» Task statement: Keep the images out and copy every entry below exactly.

» Extracted material:

:::::

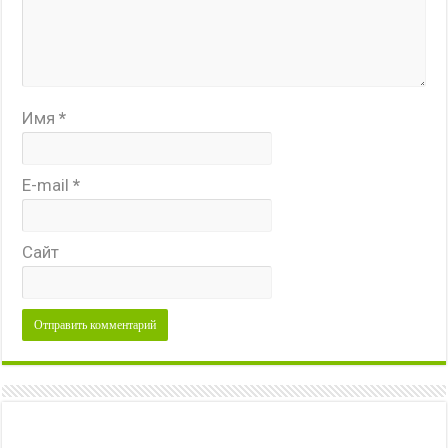
Имя
*
E-mail
*
Сайт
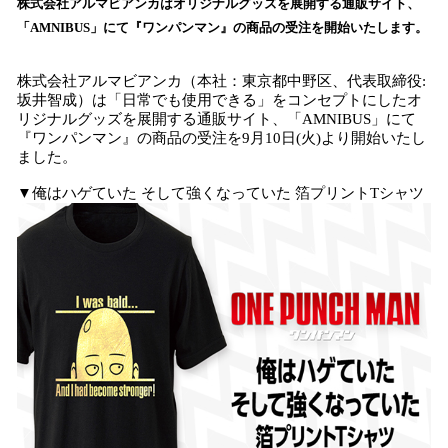
！
株式会社アルマビアンカはオリジナルグッズを展開する通販サイト、
数
「AMNIBUS」にて『ワンパンマン』の商品の受注を開始いたします。
を
読
株式会社アルマビアンカ（本社：東京都中野区、代表取締役:
み
坂井智成）は「日常でも使用できる」をコンセプトにしたオ
込
リジナルグッズを展開する通販サイト、「AMNIBUS」にて
み
『ワンパンマン』の商品の受注を9月10日(火)より開始いたし
中
ました。
で
す
▼俺はハゲていた そして強くなっていた 箔プリントTシャツ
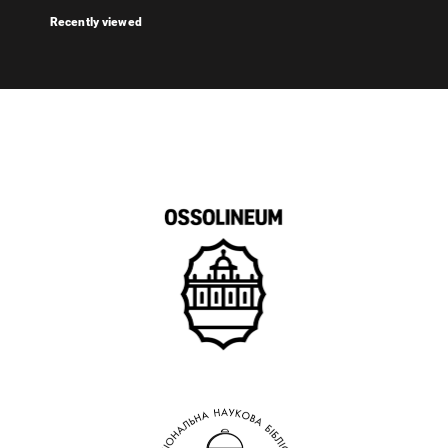
Recently viewed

:::::

» Answer area:
Имя
*
E-mail
*
Сайт
！
株式会社アルマビアンカはオリジナルグッズを展開する通販サイト、
数
「AMNIBUS」にて『ワンパンマン』の商品の受注を開始いたします。
を
読
株式会社アルマビアンカ（本社：東京都中野区、代表取締役:
み
坂井智成）は「日常でも使用できる」をコンセプトにしたオ
込
リジナルグッズを展開する通販サイト、「AMNIBUS」にて
み
『ワンパンマン』の商品の受注を9月10日(火)より開始いたし
中
ました。
で
す
▼俺はハゲていた そして強くなっていた 箔プリントTシャツ
Recently viewed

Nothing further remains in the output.